School resource officers will refer middle school students to Camp POSTCARD and will work with families to explain the camp and help overcome any hesitancy or barriers to participation. Camp is provided at no cost, and the majority of each student’s camping supplies (sleeping bags, hygiene kits, etc.) will be provided, along with transportation to and from the camp, held at NeSoDak, a summer camp facility on Enemy Swim Lake in northeastern South Dakota.

Outcomes

Camp POSTCARD aims to make a positive impact in the lives of kids while helping to create communities built on mutual trust and respect.

Campers will spend the week-long experience participating in activities designed to help build social skills such as self-esteem, leadership and decision-making. They’ll gain confidence, learn to make better decisions and become leaders who can go into the next school year as a positive role model for their peers.

They’ll also build important relationships with school resource and law enforcement officers who will serve as camp counselors. Throughout the week, these officers will be dressed in plain clothes to help campers see them as less intimidating and more relatable.

During graduation, though, officers will dress in their full uniforms to show campers that the people they’ve connected with all week will be the same officers they’ll see in their schools and in their neighborhoods when they return home. The goal is that the connections built at camp will continue on.

In the first year, Camp POSTCARD will serve 50 middle school students from the Sioux Falls area. In future years, the hope is to serve even more students.

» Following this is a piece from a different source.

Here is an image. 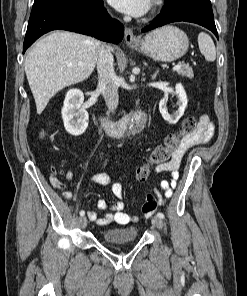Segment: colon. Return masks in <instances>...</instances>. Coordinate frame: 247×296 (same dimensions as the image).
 Segmentation results:
<instances>
[{"label": "colon", "instance_id": "obj_1", "mask_svg": "<svg viewBox=\"0 0 247 296\" xmlns=\"http://www.w3.org/2000/svg\"><path fill=\"white\" fill-rule=\"evenodd\" d=\"M196 127L197 121L195 117H187L183 121L181 128L178 131L169 134L162 144L156 146L148 161L137 169V181H146L152 167L167 162L170 159L171 154L177 150L180 141L184 137L193 134L196 131Z\"/></svg>", "mask_w": 247, "mask_h": 296}]
</instances>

The Community Foundation grant provides support to pilot this project for the first three years. The grant will also help with long-term sustainability by allowing Volunteers of America, Dakotas, to collect important evaluation data.


Photo Above: Patrick Gale (center), the Community Foundation's vice president for community investment, presents a check to Dennis Hoffman, president and CEO of Volunteers of America, Dakotas, and Sarah Hanson, director of strategic initiatives for Volunteers of America, Dakotas, in support of the organization's Camp POSTCARD program.